{{ message }}

# Make return_std 20x faster in Gaussian Processes (includes solution) #9234

Closed
opened this issue Jun 27, 2017 · 10 comments
Closed

# Make return_std 20x faster in Gaussian Processes (includes solution)#9234

opened this issue Jun 27, 2017 · 10 comments
Labels

### andrewww commented Jun 27, 2017 • edited by TomDLT

 Two requests: (1) Please replace this line: https://github.com/scikit-learn/scikit-learn/blob/master/sklearn/gaussian_process/gpr.py#L329 from this ` yvar -= np.einsum("ki,kj,ij->k", K_trans, K_trans, K_inv)` to this ``` sum1 = np.dot(K_trans,K_inv).T yvar -= np.einsum("ki,ik->k", K_trans, sum1)``` For an input data set of size 800x1, the time difference is 12.7 seconds to 0.2 seconds. I have validated that the result is the same up to 1e-12 or smaller. (2) Please cache the result of the K_inv computation. It depends only on the result of training, and can be very costly for repeated calls to the class. The text was updated successfully, but these errors were encountered:

### andrewww commented Jun 27, 2017 • edited by TomDLT

 Complete solution, starting here https://github.com/scikit-learn/scikit-learn/blob/master/sklearn/gaussian_process/gpr.py#L322 ``` if not hasattr(self,'K_inv_'): L_inv = solve_triangular(self.L_.T, np.eye(self.L_.shape[0])) self.K_inv_ = L_inv.dot(L_inv.T) # Compute variance of predictive distribution y_var = self.kernel_.diag(X) sum1 = np.dot(K_trans,self.K_inv_).T y_var1 = y_var - np.einsum("ki,ik->k", K_trans, sum1) # y_var2 = y_var - np.einsum("ki,kj,ij->k", K_trans, K_trans, self.K_inv_) # assert np.all(np.abs(y_var1-y_var2)<1e-12) y_var = y_var1```

### TomDLT commented Jun 27, 2017 • edited

 Thanks for the suggestion. Can you open a pull-request with this change? Note that the first part was already solved in #8591, but not the second

### andrewww commented Jun 27, 2017

 I'm sorry, I can't. I'm posting this from an environment where I can access the website, but none of the other GitHub tools.

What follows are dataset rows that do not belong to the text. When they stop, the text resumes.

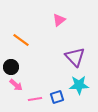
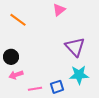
orange line: (21, 40) -> (18, 20), moved
pink arrow: (16, 85) -> (16, 75), turned 120

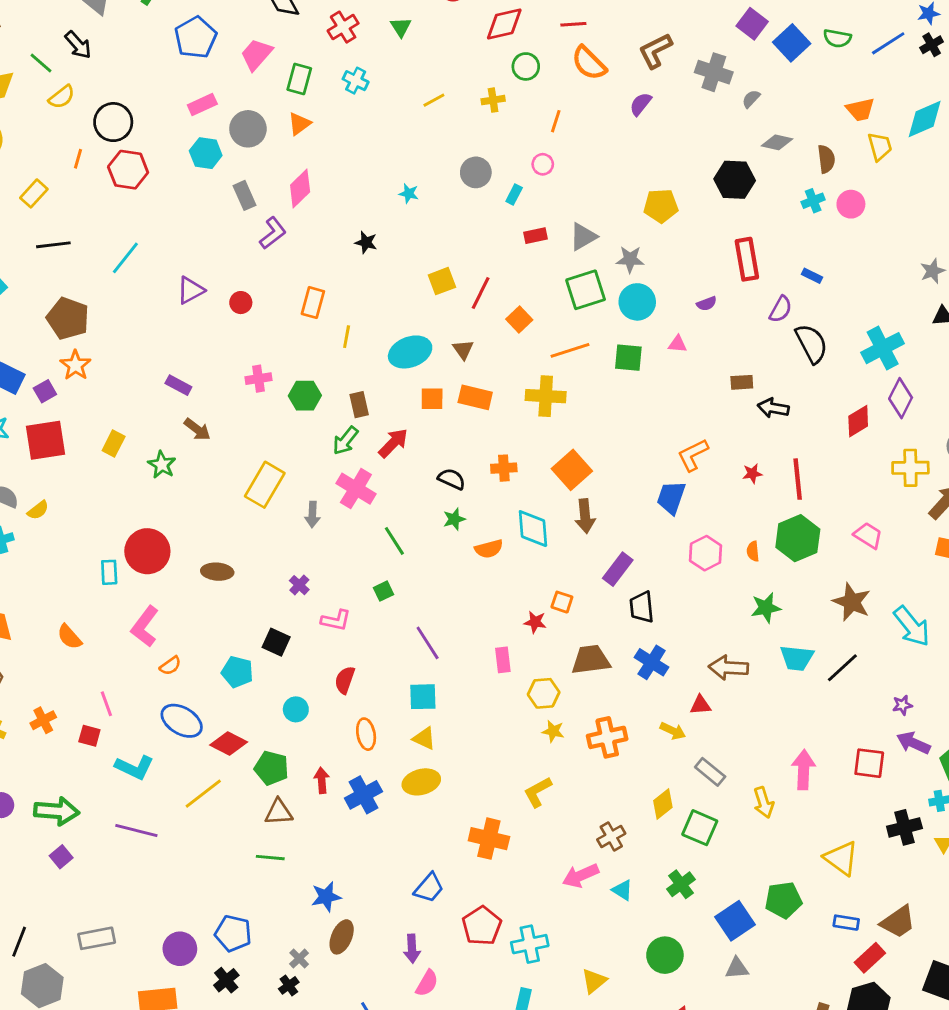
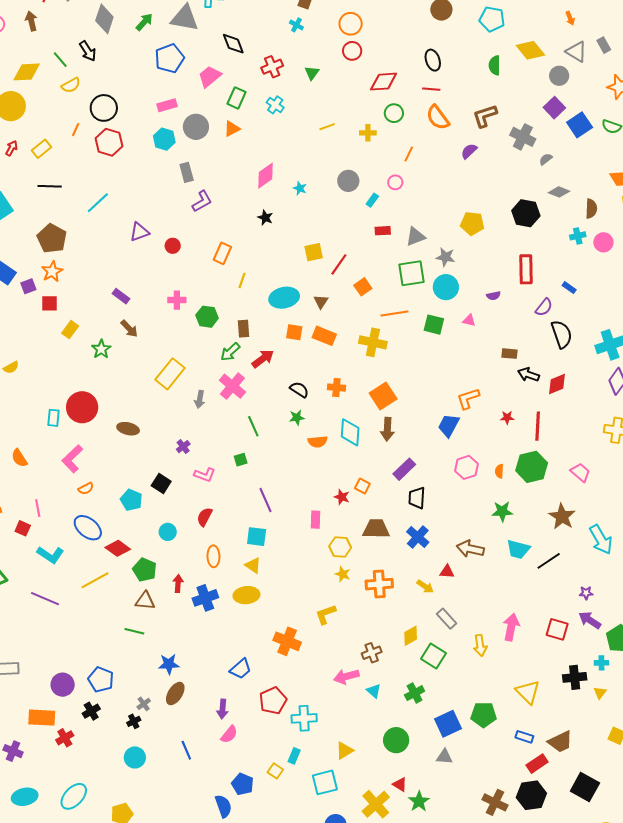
pink diamond: (300, 188) -> (265, 176), moved
red diamond: (858, 421) -> (557, 384), moved
red square: (45, 440) -> (49, 303), moved, size x0.6

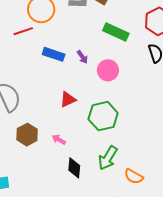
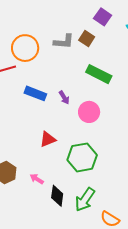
black diamond: (74, 168) -> (57, 196), moved

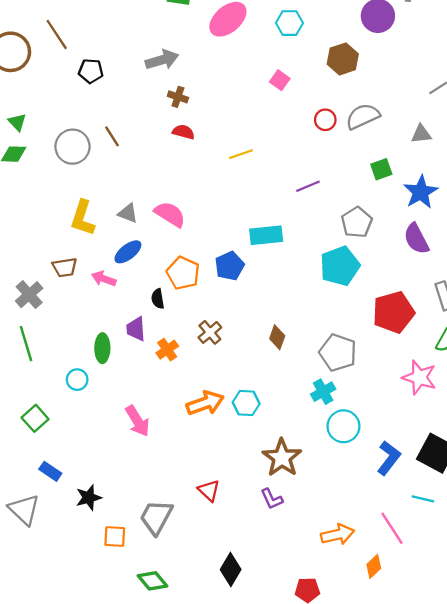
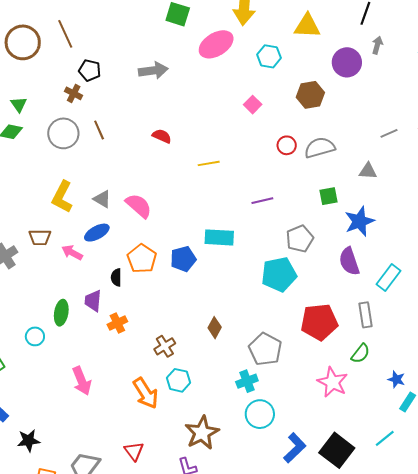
brown cross: (178, 97) -> (74, 93), moved
brown cross: (210, 332) -> (165, 346), moved
orange arrow: (205, 403) -> (146, 393), moved, turned 68

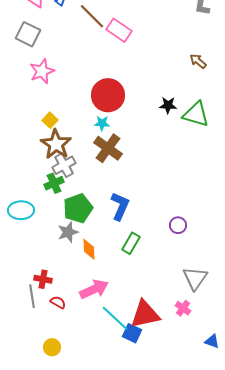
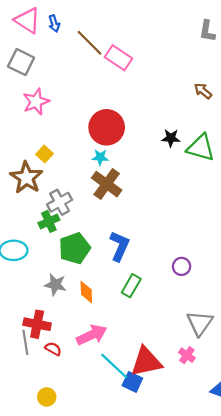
brown star: (56, 144) -> (26, 178), moved
gray star: (68, 232) -> (55, 285), moved, turned 30
red cross: (43, 279) -> (37, 324), size x1.4

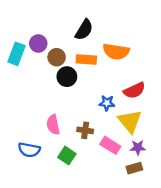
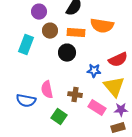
purple circle: (38, 43) -> (39, 12), moved
cyan rectangle: (17, 54) -> (26, 45), moved
black circle: (67, 77) -> (67, 53), moved
blue semicircle: (29, 150) -> (26, 101), moved

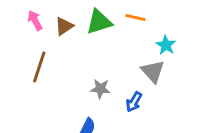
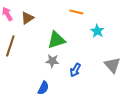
green triangle: (99, 22) -> (56, 40), moved
gray triangle: (153, 71) -> (112, 65), moved

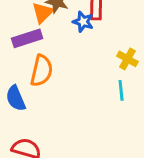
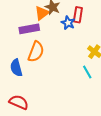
cyan line: (121, 90) -> (87, 72), turned -32

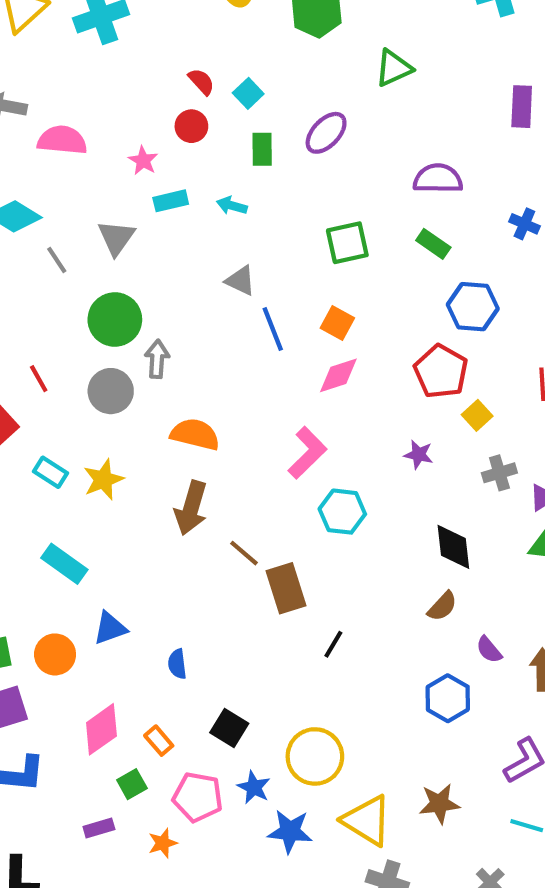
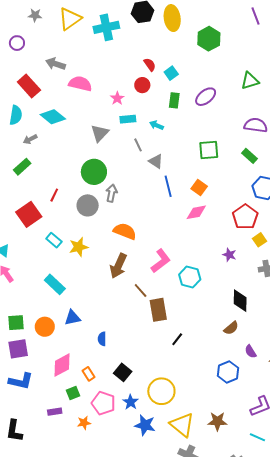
green triangle: (394, 68) -> (250, 81), moved
gray line: (57, 260) -> (138, 145), moved
red line: (39, 379) -> (54, 195), turned 48
pink L-shape: (307, 453) -> (161, 261), moved

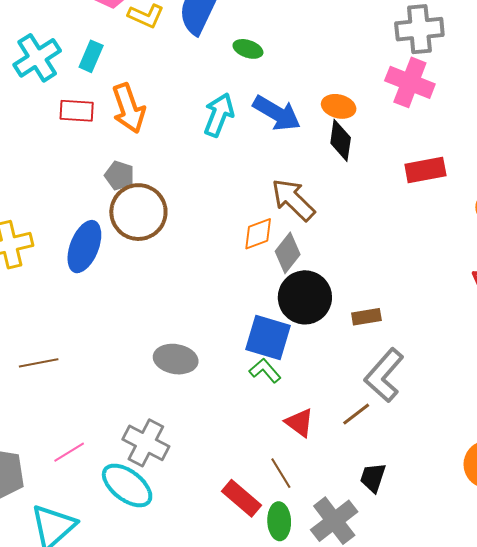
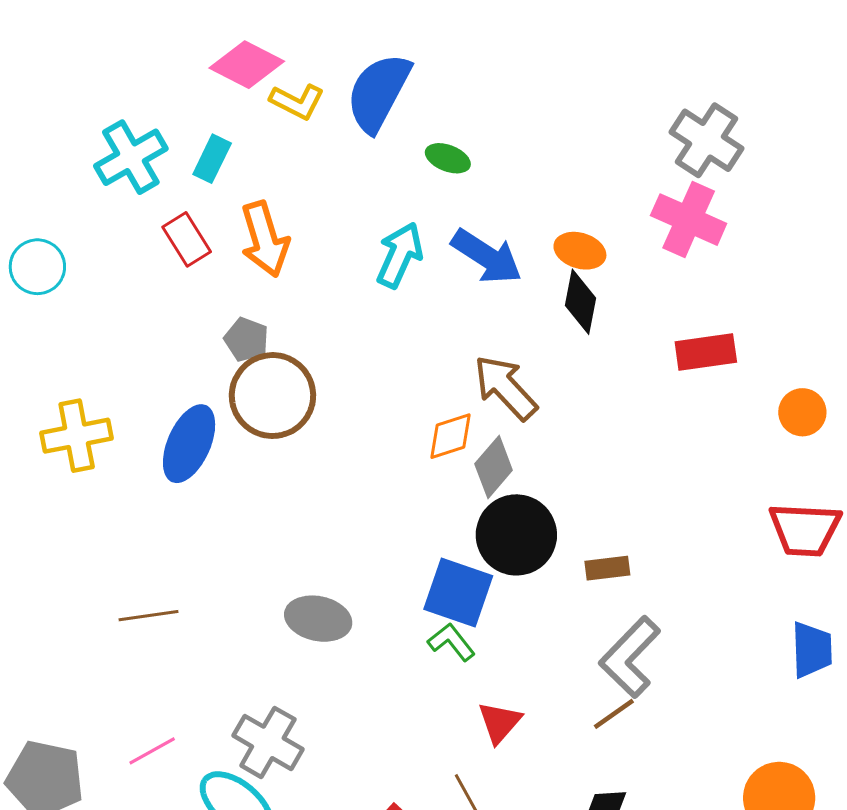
gray cross: (419, 29) -> (707, 140), turned 36
red rectangle: (77, 111) -> (187, 239), turned 52
brown line: (39, 363) -> (148, 616), moved
brown line: (356, 414) -> (614, 714), moved
red triangle: (299, 423) -> (500, 722), turned 32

### jnothman commented Jun 27, 2017

 This looks like it might consume some negligible extra memory but otherwise should only benefit... … On 28 Jun 2017 2:27 am, "andrewww" ***@***.***> wrote: I'm sorry, I can't. I'm posting this from an environment where I can access the website, but none of the other GitHub tools. — You are receiving this because you are subscribed to this thread. Reply to this email directly, view it on GitHub <#9234 (comment)>, or mute the thread .

### minghui-liu commented Jun 27, 2017

 I would like to help and make the changes if that's ok.

### jmschrei commented Jun 27, 2017

 Go ahead … On Tue, Jun 27, 2017 at 4:09 PM, Minghui Liu ***@***.***> wrote: I would like to help and make the changes if that's ok. — You are receiving this because you are subscribed to this thread. Reply to this email directly, view it on GitHub <#9234 (comment)>, or mute the thread .
mentioned this issue Jun 28, 2017

### ogrisel commented Sep 1, 2017

 Fixed in 6e01fef from #9236. Thanks @minghui-liu and @andrewww.
closed this Sep 1, 2017

### ogrisel commented Sep 1, 2017

 BTW I did not observe a 20x speed up a in my tests. The speed stayed approximately the same on a 1000x5 dataset generated with `sklearn.datasets.make_regression`. Note: the second call to predict is significantly faster because of the cached `K_inv`. @andrewww I would be curious to know more about the kind of data where you observed the initially reported speedup.

### andrewww commented Sep 1, 2017 • edited

 Hmmm.... This was literally a make-or-break change to the code for me, i.e., the code was so slow I could not actually use it without this change (the change to the .einsum() call). Only thing I can think of is: I'm on Windows 7 x64 / Anaconda 3.1.4. Doesn't numpy sometimes behave differently on different platforms? Maybe the Windows `einsum()` call is a lot slower than on Linux? Also, apparently it was already fixed in an earlier issue #8591

### refrigerator commented Dec 5, 2017

 Is anyone still having problems with this? I have a model trained on 15,000 data points, and predictions with `return_std=True` take about 2 minutes for a single prediction, whereas with `return_std=False` it's basically instant.